Intervention de Jean-Marie Duthilleul

Réunion du 9 juillet 2014 à 16h00
Mission d'information sur la candidature de la france à l'exposition universelle de 2025

Jean-Marie Duthilleul, architecte et ingénieur, agence Duthilleul :

J'ai aussi travaillé sur le Grand Paris, puisque j'ai fait partie de l'Atelier international du Grand Paris. L'action sur la ville est une action de longue durée, qui nécessite un effort collectif soutenu, et il est merveilleux d'avoir un projet qui lui donnera un élan pendant dix ans.

À l'ère du numérique, une exposition universelle doit offrir une expérience physique extrême, sinon autant rester chez soi à pianoter sur son ordinateur ou à consulter sa tablette ! Cette expérience physique pourrait être spatiale ; ce serait l'occasion de mettre en scène de nouvelles richesses, par exemple les paysages magnifiques de la grande boucle de la Seine à Gennevilliers ou les bords de Seine, ainsi que de faire converger les nationalités du monde entier. Quand conçoit une exposition universelle, il faut penser, très concrètement, aux trois dimensions et aux cinq sens.

Sur au moins trois sujets, le projet d'exposition universelle en 2025 touche à la problématique du renouvellement urbain.

Premièrement, même si l'on décide de réutiliser le patrimoine existant, il faudra réfléchir à la libération d'emprises.
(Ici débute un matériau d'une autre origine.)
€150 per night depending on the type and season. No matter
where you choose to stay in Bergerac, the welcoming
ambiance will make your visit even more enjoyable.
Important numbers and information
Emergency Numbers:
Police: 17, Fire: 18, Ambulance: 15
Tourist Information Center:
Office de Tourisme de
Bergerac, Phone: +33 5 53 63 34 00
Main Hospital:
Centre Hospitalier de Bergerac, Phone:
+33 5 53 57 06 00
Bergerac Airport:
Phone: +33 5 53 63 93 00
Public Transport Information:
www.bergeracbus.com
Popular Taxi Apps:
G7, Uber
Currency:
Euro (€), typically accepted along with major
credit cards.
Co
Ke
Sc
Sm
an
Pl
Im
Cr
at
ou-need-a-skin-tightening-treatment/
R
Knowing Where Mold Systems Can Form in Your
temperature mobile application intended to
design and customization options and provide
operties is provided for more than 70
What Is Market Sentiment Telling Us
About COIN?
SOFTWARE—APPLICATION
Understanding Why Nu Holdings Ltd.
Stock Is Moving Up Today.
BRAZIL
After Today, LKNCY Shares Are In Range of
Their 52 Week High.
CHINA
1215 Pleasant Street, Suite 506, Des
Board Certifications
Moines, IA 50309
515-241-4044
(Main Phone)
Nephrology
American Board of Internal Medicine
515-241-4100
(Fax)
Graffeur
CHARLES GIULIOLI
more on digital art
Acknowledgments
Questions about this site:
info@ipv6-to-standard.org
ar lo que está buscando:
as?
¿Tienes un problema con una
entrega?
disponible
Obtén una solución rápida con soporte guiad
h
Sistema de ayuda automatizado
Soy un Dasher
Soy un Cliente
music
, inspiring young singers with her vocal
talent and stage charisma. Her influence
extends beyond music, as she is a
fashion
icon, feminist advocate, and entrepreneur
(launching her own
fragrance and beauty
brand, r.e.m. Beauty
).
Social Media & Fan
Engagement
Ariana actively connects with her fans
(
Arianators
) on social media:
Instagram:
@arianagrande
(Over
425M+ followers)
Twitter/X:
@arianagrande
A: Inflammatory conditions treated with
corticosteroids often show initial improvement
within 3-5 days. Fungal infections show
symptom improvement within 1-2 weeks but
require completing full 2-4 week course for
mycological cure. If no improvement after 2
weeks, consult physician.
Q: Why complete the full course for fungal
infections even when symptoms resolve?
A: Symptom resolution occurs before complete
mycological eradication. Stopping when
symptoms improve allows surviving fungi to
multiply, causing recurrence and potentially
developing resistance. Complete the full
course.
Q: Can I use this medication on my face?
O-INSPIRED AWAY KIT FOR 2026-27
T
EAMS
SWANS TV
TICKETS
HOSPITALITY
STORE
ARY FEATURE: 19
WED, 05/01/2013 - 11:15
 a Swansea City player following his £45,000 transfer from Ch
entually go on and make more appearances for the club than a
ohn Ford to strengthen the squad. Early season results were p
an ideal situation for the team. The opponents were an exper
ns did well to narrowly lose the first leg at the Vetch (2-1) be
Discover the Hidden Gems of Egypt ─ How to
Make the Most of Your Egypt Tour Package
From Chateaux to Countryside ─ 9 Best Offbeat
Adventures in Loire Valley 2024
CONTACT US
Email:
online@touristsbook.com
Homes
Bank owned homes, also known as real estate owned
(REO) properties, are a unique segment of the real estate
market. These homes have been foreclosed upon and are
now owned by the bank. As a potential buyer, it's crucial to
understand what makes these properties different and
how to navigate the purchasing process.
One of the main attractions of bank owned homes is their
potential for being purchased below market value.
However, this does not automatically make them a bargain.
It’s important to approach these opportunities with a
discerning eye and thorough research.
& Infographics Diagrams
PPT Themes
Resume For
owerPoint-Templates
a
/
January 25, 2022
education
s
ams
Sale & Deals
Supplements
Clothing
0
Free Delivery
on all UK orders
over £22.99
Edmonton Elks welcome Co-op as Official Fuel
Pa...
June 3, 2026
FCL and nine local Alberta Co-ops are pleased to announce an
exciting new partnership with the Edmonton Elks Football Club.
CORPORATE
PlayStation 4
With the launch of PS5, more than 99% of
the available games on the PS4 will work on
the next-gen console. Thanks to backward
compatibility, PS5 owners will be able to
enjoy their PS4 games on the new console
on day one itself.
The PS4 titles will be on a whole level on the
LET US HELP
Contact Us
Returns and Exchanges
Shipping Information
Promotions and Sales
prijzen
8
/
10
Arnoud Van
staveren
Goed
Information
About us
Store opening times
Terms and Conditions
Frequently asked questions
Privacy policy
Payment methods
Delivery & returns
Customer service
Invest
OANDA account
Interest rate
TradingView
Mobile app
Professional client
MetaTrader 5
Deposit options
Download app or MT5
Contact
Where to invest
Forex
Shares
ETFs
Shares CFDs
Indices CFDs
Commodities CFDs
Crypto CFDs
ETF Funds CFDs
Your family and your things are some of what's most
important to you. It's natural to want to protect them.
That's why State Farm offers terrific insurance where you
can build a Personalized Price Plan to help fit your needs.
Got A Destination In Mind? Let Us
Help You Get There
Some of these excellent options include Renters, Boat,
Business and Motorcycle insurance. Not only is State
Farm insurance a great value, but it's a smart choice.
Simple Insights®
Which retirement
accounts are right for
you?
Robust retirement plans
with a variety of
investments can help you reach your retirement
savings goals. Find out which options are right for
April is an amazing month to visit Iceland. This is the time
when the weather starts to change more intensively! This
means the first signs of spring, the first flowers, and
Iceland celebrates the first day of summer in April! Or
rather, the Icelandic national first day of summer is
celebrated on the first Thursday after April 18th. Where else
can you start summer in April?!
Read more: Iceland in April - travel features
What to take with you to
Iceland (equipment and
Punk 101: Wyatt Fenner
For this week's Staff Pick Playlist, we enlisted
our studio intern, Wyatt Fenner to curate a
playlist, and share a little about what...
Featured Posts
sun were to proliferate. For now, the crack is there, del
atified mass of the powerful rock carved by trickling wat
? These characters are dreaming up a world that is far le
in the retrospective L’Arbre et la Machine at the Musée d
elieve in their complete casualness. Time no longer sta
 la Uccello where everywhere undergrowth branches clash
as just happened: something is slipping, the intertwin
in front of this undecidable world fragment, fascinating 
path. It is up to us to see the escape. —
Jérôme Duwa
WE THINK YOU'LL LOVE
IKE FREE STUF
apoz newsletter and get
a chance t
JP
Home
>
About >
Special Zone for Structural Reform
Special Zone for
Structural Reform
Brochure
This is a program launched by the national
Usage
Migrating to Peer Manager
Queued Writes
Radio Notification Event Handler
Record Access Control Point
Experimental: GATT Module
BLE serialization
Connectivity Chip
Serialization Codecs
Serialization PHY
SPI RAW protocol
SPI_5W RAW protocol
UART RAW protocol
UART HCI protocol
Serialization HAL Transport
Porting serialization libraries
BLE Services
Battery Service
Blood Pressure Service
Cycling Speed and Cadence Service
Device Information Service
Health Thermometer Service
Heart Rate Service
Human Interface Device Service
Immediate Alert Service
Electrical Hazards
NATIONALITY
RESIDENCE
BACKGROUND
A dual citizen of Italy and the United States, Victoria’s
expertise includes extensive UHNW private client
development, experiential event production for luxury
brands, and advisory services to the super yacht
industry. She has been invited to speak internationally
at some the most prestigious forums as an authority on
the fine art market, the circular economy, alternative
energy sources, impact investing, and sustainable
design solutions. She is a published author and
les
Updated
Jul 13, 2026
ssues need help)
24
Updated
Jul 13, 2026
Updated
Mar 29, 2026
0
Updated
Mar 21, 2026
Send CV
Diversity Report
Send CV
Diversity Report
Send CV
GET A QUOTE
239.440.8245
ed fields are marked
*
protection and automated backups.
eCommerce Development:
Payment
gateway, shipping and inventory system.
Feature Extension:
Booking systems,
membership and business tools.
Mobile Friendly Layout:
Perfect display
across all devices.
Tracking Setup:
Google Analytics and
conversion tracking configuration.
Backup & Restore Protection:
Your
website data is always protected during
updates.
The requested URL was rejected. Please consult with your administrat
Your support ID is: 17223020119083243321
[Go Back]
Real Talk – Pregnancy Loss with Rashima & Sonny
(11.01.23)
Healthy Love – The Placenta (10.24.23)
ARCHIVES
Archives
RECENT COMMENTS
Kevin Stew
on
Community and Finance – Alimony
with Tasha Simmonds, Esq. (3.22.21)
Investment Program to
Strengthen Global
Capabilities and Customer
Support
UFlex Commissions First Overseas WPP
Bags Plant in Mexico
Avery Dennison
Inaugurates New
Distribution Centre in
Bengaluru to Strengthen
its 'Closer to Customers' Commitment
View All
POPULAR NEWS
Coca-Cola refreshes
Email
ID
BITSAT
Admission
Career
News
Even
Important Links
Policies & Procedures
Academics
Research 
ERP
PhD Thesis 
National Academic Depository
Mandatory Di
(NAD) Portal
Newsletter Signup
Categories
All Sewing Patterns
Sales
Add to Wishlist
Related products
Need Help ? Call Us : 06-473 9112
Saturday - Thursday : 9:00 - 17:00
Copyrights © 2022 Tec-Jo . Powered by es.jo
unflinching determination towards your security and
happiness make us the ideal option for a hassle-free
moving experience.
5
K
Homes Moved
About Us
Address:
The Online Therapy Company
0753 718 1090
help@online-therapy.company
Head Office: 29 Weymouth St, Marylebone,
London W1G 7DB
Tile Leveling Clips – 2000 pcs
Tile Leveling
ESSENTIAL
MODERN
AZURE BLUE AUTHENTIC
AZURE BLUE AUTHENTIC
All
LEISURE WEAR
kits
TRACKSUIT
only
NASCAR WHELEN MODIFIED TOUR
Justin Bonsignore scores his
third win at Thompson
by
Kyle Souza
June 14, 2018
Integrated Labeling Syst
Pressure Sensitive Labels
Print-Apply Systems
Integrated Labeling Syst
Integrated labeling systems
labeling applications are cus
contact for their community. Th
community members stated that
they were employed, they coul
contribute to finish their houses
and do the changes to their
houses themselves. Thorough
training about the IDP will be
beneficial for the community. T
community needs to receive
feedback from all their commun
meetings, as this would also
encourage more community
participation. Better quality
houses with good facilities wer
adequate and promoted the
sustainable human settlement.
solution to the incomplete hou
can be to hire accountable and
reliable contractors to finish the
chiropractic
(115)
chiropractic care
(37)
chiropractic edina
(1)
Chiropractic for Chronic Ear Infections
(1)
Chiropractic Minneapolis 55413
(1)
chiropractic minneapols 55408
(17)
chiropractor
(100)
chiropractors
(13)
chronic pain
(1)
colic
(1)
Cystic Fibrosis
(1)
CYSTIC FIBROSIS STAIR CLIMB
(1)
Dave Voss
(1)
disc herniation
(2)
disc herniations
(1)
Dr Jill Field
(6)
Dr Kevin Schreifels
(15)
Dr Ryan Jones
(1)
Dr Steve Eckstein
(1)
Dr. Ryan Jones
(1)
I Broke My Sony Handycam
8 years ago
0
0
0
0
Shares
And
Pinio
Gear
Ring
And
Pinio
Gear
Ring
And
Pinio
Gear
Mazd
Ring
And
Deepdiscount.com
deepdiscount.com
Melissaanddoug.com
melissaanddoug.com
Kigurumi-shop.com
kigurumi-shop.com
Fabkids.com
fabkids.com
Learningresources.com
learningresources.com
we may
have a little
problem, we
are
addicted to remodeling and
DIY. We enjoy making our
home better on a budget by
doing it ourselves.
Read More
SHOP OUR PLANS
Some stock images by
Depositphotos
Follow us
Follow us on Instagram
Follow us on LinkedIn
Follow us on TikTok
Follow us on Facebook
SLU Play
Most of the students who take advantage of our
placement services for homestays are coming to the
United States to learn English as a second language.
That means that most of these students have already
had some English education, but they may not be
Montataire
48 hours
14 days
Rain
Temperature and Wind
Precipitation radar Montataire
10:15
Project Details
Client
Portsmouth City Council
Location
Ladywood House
Dans la perspective de l'exposition de 1989, qui était prévue sur deux sites reliés par la Seine, nous avions libéré les emprises qui ont servi, d'un côté, à la construction du quartier Seine Rive Gauche et de la Bibliothèque de France, de l'autre, à la réalisation du quartier de Javel, sur l'emplacement des anciennes usines Citroën ; bien que l'exposition n'ait pas eu lieu, ces sites se sont développés. Avec le projet de Grand Paris Express, une libération d'emprises arriverait à point nommé. Le métro va révéler des entre-deux aujourd'hui méconnus, comme la presqu'île de Gennevilliers, qui seront peut-être demain les nouveaux paysages parisiens, susceptibles de renouveler l'imaginaire de la capitale. Ces emprises accueillent un patrimoine industriel aujourd'hui disponible, qui pourrait être investi par le monde entier.

Deuxièmement, il faudra veiller à l'accessibilité de ces emprises. L'armature du Grand Paris Express, d'Eole et des Tangentielles se met en place, mais un projet d'exposition universelle permettrait de faire émerger d'autres idées d'utilisation des infrastructures ou conduirait à privilégier un métro aérien, afin que l'on puisse découvrir et admirer ce paysage – car la ville est aussi un patrimoine d'images partagées. Elle susciterait des opérations concomitantes, qu'elles soient à visée purement logistique – il faudra bien accueillir 80 millions de personnes – ou qu'elles contribuent à modifier le regard porté sur le patrimoine. Par exemple, la gare de Saint-Lazare, empruntée quotidiennement par 500 000 personnes, pourrait accueillir des installations fabuleuses. On romprait ainsi avec le modèle des pavillons implantés sur un grand espace, au profit d'installations dans des lieux emblématiques.

Troisièmement, le socle de l'exposition pourrait être l'hospitalité. Il s'agirait, non pas de montrer au monde entier à quel point la France est riche et agréable, mais de faire de la France une terre d'accueil et de mise en valeur des particularités de chacun. Le modèle traditionnel des expositions universelles est caduc. Si l'on prévoit que les nations invitées s'installeront dans des lieux précis, il faudra veiller à ce que l'on passe directement d'un pays à l'autre, sans avoir à transiter par un espace public neutre. Cet effort de juxtaposition spatiale, avec un système de seuils entre les pays, pourrait donner des résultats extraordinaires.

Enfin, vous avez raison : l'exposition universelle ne doit pas être un événement en plus, mais une étape dans le développement de la métropole. Les territoires périphériques de Paris sont mûrs pour accueillir un tel projet, qui provoquera aussi bien le mélange des fonctions que leur irrigation. Vous avez toujours parlé de « mobilité », sans jamais employer le mot « transport » : cela me ravit, car le transport est ce qui sépare le mouvement du reste de la ville. Si Paris doit accueillir une exposition universelle, c'est pour devenir le Grand Paris, à savoir un lieu de mise en relations – la ville par excellence. En fixant comme objectif de mettre en relation les pays du monde entier, nous nous donnons les moyens de transformer notre territoire en vraie ville.